E. Certain Shareholders are acquiring, via the conversion right,
the Common Stock of ETT. They will acquire such common stock
for investment and not with the view to or for immediate resale
as the Shareholders understand the shares being offered are
unregistered securities under the Securities Act of 1933. The
shares are "restricted" securities within the meaning of Rule
144 of the Securities and Exchange Commission and may not
be sold or disposed of other than pursuant to Rule 144.
F. Accu-Tech and the Shareholders will, at any time or from time to
time after the Closing Date, upon the request of ETT, execute,
acknowledge and deliver, all such further bills of sale,
assignments, checks endorsements or other instruments of
transfer and conveyance as may be reasonably required to
confirm or better effectuate the sale, transfer, assignment or
delivery of the Assets to ETT.
G. Accu-Tech has provided to ETT unaudited financial statements of
Accu-Tech for the period ending December 31,1993 and April 30,
1994. Such statements are true, accurate, complete and correct
and fairly set forth the financial condition of Accu-Tech as of
the dates specified (attached hereto as Schedule F).
H. Attached hereto and made a part hereof as Schedule E is a brief
description of all leases of real property to which Accu-Tech is
now or will be a party at the Closing Date. Accu-Tech owns free
and clear of any lien, mortgage, pledge, claim, encumbrance or
charge or leases all of the fixtures and equipment in the
structures located on such leased premises.
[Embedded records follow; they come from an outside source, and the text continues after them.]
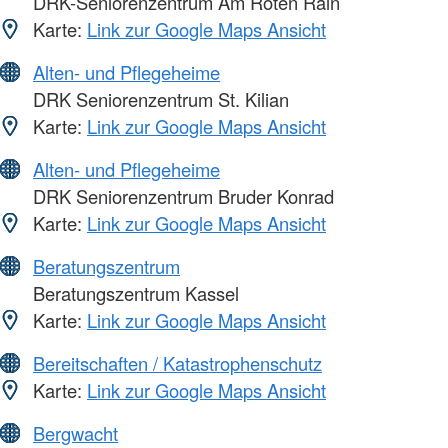
DRK-Seniorenzentrum Am Roten Rain
Karte:
Link zur Google Maps Ansicht
Alten- und Pflegeheime
DRK Seniorenzentrum St. Kilian
Karte:
Link zur Google Maps Ansicht
Alten- und Pflegeheime
DRK Seniorenzentrum Bruder Konrad
Karte:
Link zur Google Maps Ansicht
Beratungszentrum
Beratungszentrum Kassel
Karte:
Link zur Google Maps Ansicht
Bereitschaften / Katastrophenschutz
Karte:
Link zur Google Maps Ansicht
Bergwacht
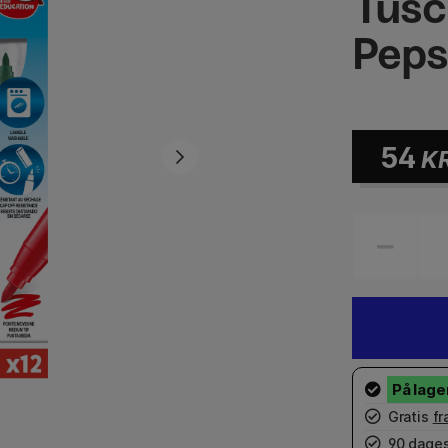
Tusc
Peps
54
K
Gratis
fr
90 dages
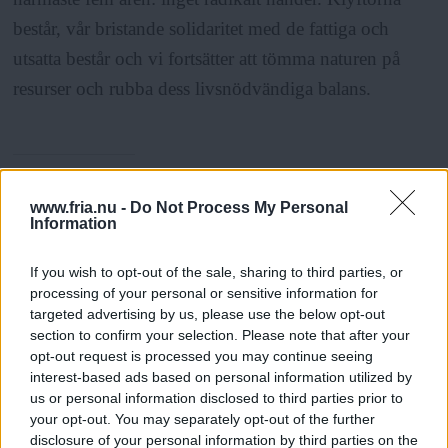
består, vår bristande solidaritet med de fattiga och
utsatta består och vi fortsätter att tömma naturen på
resurser och rubba dess livsnödvändiga balans.
www.fria.nu -
Do Not Process My Personal
László Gönczi
Information
If you wish to opt-out of the sale, sharing to third parties, or
processing of your personal or sensitive information for
targeted advertising by us, please use the below opt-out
ANNONSER
section to confirm your selection. Please note that after your
opt-out request is processed you may continue seeing
interest-based ads based on personal information utilized by
us or personal information disclosed to third parties prior to
your opt-out. You may separately opt-out of the further
disclosure of your personal information by third parties on the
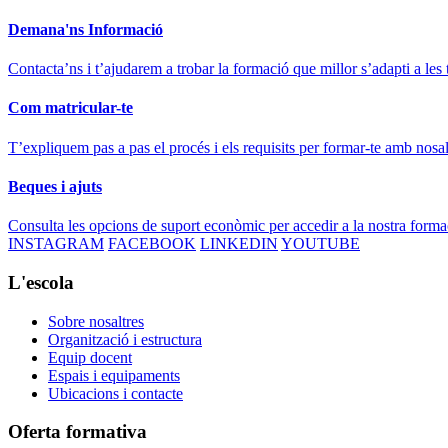
Demana'ns Informació
Contacta’ns i t’ajudarem a trobar la formació que millor s’adapti a les 
Com matricular-te
T’expliquem pas a pas el procés i els requisits per formar-te amb nosal
Beques i ajuts
Consulta les opcions de suport econòmic per accedir a la nostra forma
INSTAGRAM
FACEBOOK
LINKEDIN
YOUTUBE
L'escola
Sobre nosaltres
Organització i estructura
Equip docent
Espais i equipaments
Ubicacions i contacte
Oferta formativa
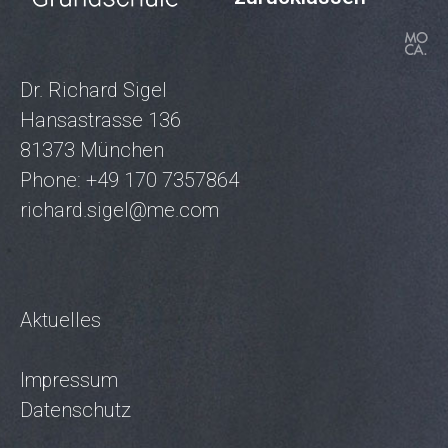
Dr. Richard Sigel
Hansastrasse 136
81373 München
Phone: +49 170 7357864
richard.sigel@me.com
Aktuelles
Impressum
Datenschutz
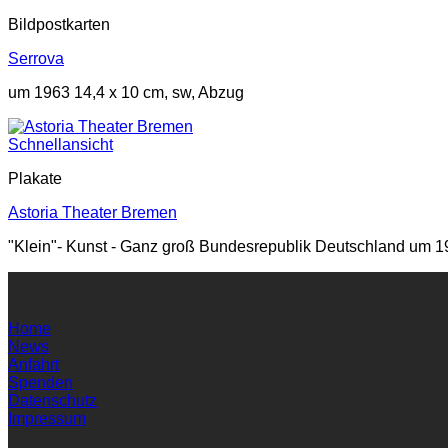
Bildpostkarten
Serrova
um 1963 14,4 x 10 cm, sw, Abzug
Schnellansicht
Plakate
Astoria Theater Bremen
"Klein"- Kunst - Ganz groß Bundesrepublik Deutschland um 19
Home
News
Anfahrt
Spenden
Datenschutz
Impressum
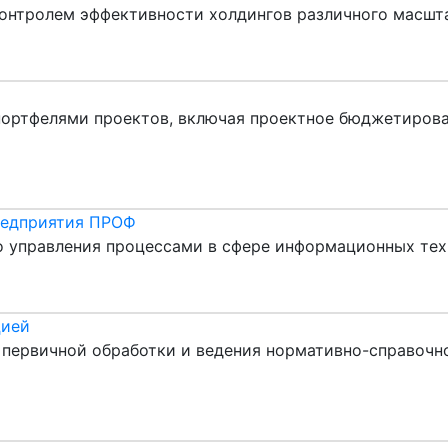
 контролем эффективности холдингов различного масшт
портфелями проектов, включая проектное бюджетиров
редприятия ПРОФ
о управления процессами в сфере информационных тех
цией
 первичной обработки и ведения нормативно-справочн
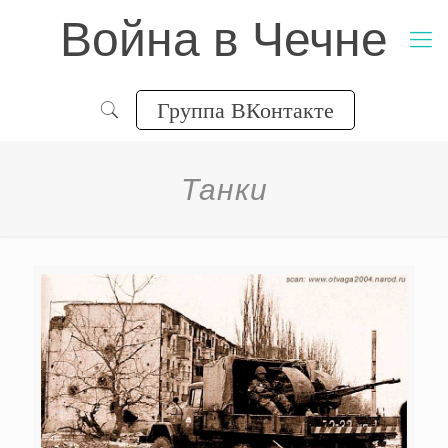
Война в Чечне
Группа ВКонтакте
Танки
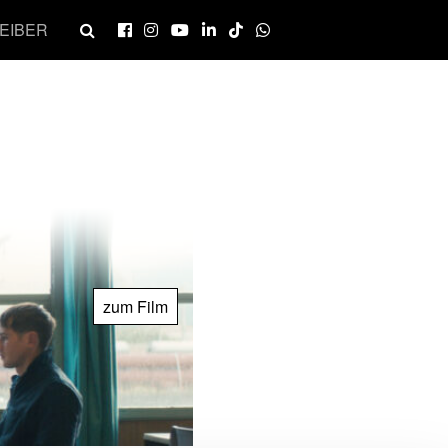
EIBER
zum Film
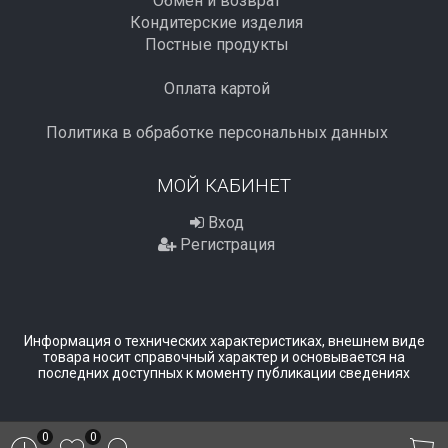
Обмен и возврат
Кондитерские изделия
Постные продукты
Оплата картой
Политика в обработке персональных данных
МОЙ КАБИНЕТ
Вход
Регистрация
Информация о технических характеристиках, внешнем виде
товара носит справочный характер и основывается на
последних доступных к моменту публикации сведениях
0
0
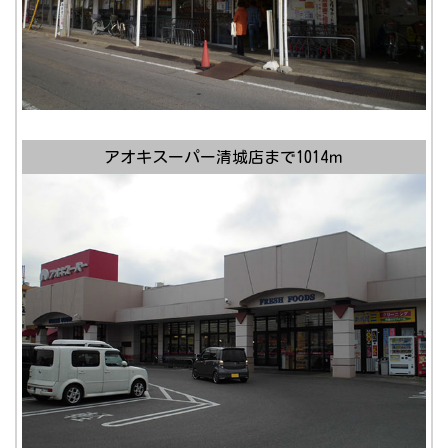
アオキスーパー清城店まで1014ｍ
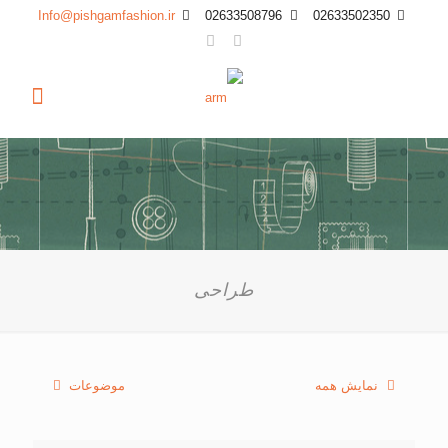
Info@pishgamfashion.ir
02633508796
02633502350
طراحی
نمایش همه
موضوعات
I. No complaints that Accu-Tech is in violation of any federal,
state or local statute, law, ordinance, regulation, rule or
order in the operation of its business, have been received by
Accu-Tech or Shareholders and, to the best of their knowledge,
none are threatened.
J. Accu-Tech has all material permits, licenses, registrations,
franchises and approvals of and from all governmental
authorities necessary for the operation of its business and
no governmental approval is required for the sale of the Assets
contemplated herein.
K. No notice, notification, demand, request for information,
citation, summons, complaint or order has been issued or filed,
no penalty has been assessed and no investigation or review is
known by Accu-Tech or Shareholders to be pending or threatened
by any governmental entity or agency (i) with respect to any
alleged violation of any law, ordinance, rule, regulation
or order of any governmental entity in connection with the
conduct of the business of Accu-Tech and relating to a Hazardous
Substance (as hereinafter defined) or (ii) with respect to any
alleged failure to have any permit, certificate, license,
approval, registration or authorization required in connection
with the conduct of the business of Accu-Tech and relating to a
Hazardous substance or (iii) with respect to any generation,
treatment, storage, recycling, transportation, disposal or
release of any toxic, caustic or otherwise hazardous substance,
including petroleum, its derivatives, by-products and other
hydrocarbons, whether or not regulated under federal, state or
local environmental statutes, ordinances, rules, regulations or
orders ("Hazardous Substance") used in connection with the
business of Accu-Tech.
Accu-Tech has not handled any Hazardous Substance and mon are present
on any property now or previously owned or leased by Accu-Tech, nor has
Accu-Tech allowed any release thereof nor transported or allowed transport
thereof to any location. There are no underground storage tanks, currently in
use or abandoned, at any property now or previously owned or leased by
Accu-Tech which have been used to store or have contained a Hazardous
Substance.
No Oral or written notification of a release of a Hazardous Substance has
been made or filed by or on behalf of Accu-Tech and no property now or
previously owned or leased by Accu-Tech is listed, or proposed for listing, on
the National Priorities List promulgated pursuant to any federal or state list
of sites requiring investigation or clean-up.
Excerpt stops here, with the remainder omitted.